Clearly there are likely to be more opportunities for judicial appointments in cities and more densely populated areas than there are in rural and more remote areas. Having said that, on one view the competition is likely to be more intense in city areas, simply because the pool of candidates applying is likely to be greater.
My own view is that whether you are centric to Chancery Lane or more Circuit based, ultimately it is talent, professionalism and the other judicial skill-sets that will determine your career path. Geography has little to do with it.
What advice do you have for aspiring barristers based outside of London on how to access relevant legal work experience?
Speak (or write) to one of your local judges. Many will be happy to have you shadow them on a formal or an informal basis. Many will be registered with their Inns or the Judicial Appointments Commission as offering marshalling or work-shadowing opportunities. Alternatively, contact a local Diversity and Community Relations Judge (DCRJ). They are dotted around the country. Part of their function is to encourage others into the judiciary. They will point you in the right direction and it will create a local, friendly contact for you: https://www.judiciary.gov.uk/you-and-the-judiciary/judiciary-within-the-community/diversity-and-community-relations-judiciary/
Plus, go and simply observe a few judges you admire. Sit at the back of their courts in the public gallery. See how they operate. Make a list of what you think they do well. Try to imagine how you would deal with the situations you see arising.

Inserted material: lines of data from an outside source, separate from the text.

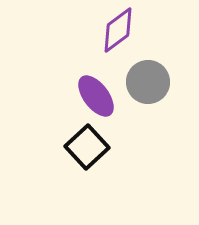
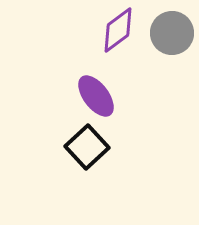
gray circle: moved 24 px right, 49 px up
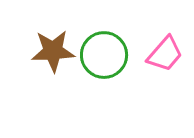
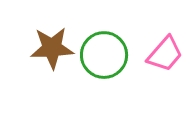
brown star: moved 1 px left, 3 px up
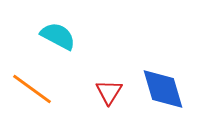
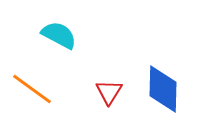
cyan semicircle: moved 1 px right, 1 px up
blue diamond: rotated 18 degrees clockwise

Equally, many Tribunals are open to the public. All Social Entitlement Chamber and employment tribunal hearings are generally public hearings. If you are thinking about entry level judiciary, there is no better place than the Tribunals Judiciary to cut your teeth while waiting for more senior roles to come up. Speak to your local court centres to find out when and where tribunals sit in your area.
Are there any advantages of practising outside of London?
Many. I have done both. Locally you tend to get to know people and the characters more quickly, whereas in London you may only come across some recognisable faces a handful of times in your career.
The Circuits also tend to arrange local social events and formal dining nights, and it is worth taking advantage of these. There are few professions in the world where from a very junior stage you get the opportunity of sitting down to dine with some of the most senior judges and QC’s on your circuit.
Many at the London Bar will tell you how they dread the commute. Not just getting into the Temple, but then out again to the many courts located within the M25/south east. Circuit based barristers tend to have more control over their travel plans; as well as some beautiful countryside to look at…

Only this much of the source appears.